The Role of Leukocyte Populations in Venous Thrombosis

Immune cells perform key functions in venous thrombosis including (1) initiation of blood clotting, (2) local inflammation, (3) tissue remodeling, and eventually (4) controlled clot resolution. In addition to the cell types that trigger coagulation (thrombocytes, monocytes, and neutrophils)[224]—and possibly mast cells,[225] other immune cell types that regulate clot inflammation and degradation have been identified (NK cells and T cells).[226] [227]

T cells regulate the function of numerous cells inside and outside the immune system; the nature and extent of their recruitment and activation are crucial for the resolution or persistence of inflammatory immune responses. A specific subgroup of T cells, effector memory T cells, is recruited into the thrombus and vascular wall of thrombotic veins, where they are antigen-independently activated and delay the resolution of the thrombus by the formation of interferon-γ.[228] Migrated T cells become tissue resident, but the significance and possible role of these and possibly-other tissue-resident immune cells in venous thrombosis are unknown.

To study the cellular and molecular basis and mechanisms of venous thrombosis, different models have been used, which differ widely in their triggering mechanisms (tissue damage, stasis and stenosis, and hypercoagulable state.[229] Consequently, the role of individual immune cell populations in these models may differ (e.g., the type and extent of neutrophil recruitment certainly varies with the amount of tissue damage). Equally important are genetic differences that affect individual cell populations but are often ignored (e.g., the prominent difference in neutrophil activity between mouse BL/6 substrains).[230]

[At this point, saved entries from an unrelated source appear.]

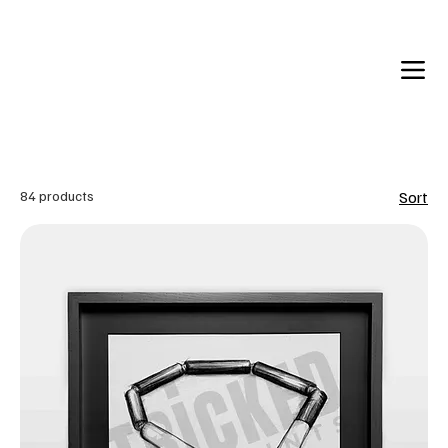
Back in Stock: Switch Craft
84 products
Sort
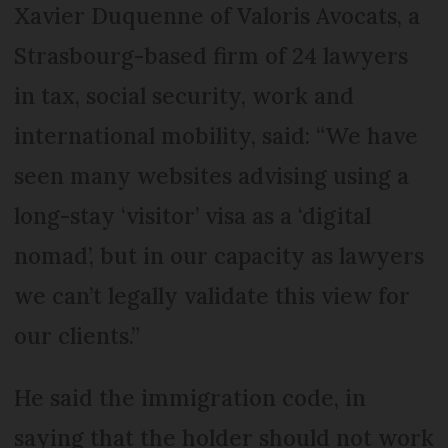
Xavier Duquenne of Valoris Avocats, a
Strasbourg-based firm of 24 lawyers
in tax, social security, work and
international mobility, said: “We have
seen many websites advising using a
long-stay ‘visitor’ visa as a ‘digital
nomad’, but in our capacity as lawyers
we can’t legally validate this view for
our clients.”
He said the immigration code, in
saying that the holder should not work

While the frequency of thromboses increases with age,[231] age-related changes in the immune system are not well covered in thrombosis research.

Experimental Insight into Postthrombotic Syndrome

Postthrombotic syndrome (PTS) is a syndrome occurring in almost half of patients with DVT, characterized by long-term morbidity and loss in quality of life. There is no specific treatment available to prevent PTS or to diminish its burden. The mainstay of medical therapy of DVT relies on rapid and therapeutic anticoagulation, leg elevation in the acute phase, and compression therapy. The high prevalence of postthrombotic morbidity, its societal burden and the associated reduction in health-related quality of life renders this syndrome an important clinical conundrum to be solved.

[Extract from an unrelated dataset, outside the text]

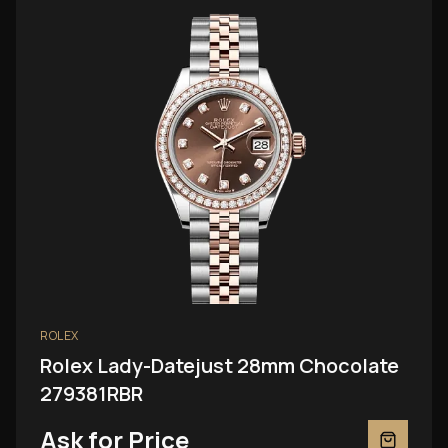
ROLEX
Rolex Lady-Datejust 28mm Chocolate
279381RBR
Ask for Price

Elimination of the acute venous thrombotic occlusion can be achieved with a combination of thrombolysis and catheter guided clot removal, potentially reducing the burden of PTS.[232] However, a more recent large trial[233] did not show any significant impact of catheter-guided thrombolysis, as compared with standard treatment, on PTS incidence although a reduction in PTS severity was observed.[234] A third trial in patients selected for ileo-femoral vein thrombosis only also failed to show a clear benefit of catheter-guided thrombolysis.[235] Thus, the jury is still out on thrombus removal to reduce PTS. Thrombolysis and adjunctive stenting induces endothelial damage and therefore enhancing peri-procedural anticoagulant therapy might be necessary. Theoretically, the addition of a platelet inhibitor like aspirin to anticoagulation, may offer benefit as platelets also contribute to venous thrombogenesis.[236] [237] [238] The increased bleeding risk of combined full dose anticoagulation and aspirin is a potential downside that needs to be addressed.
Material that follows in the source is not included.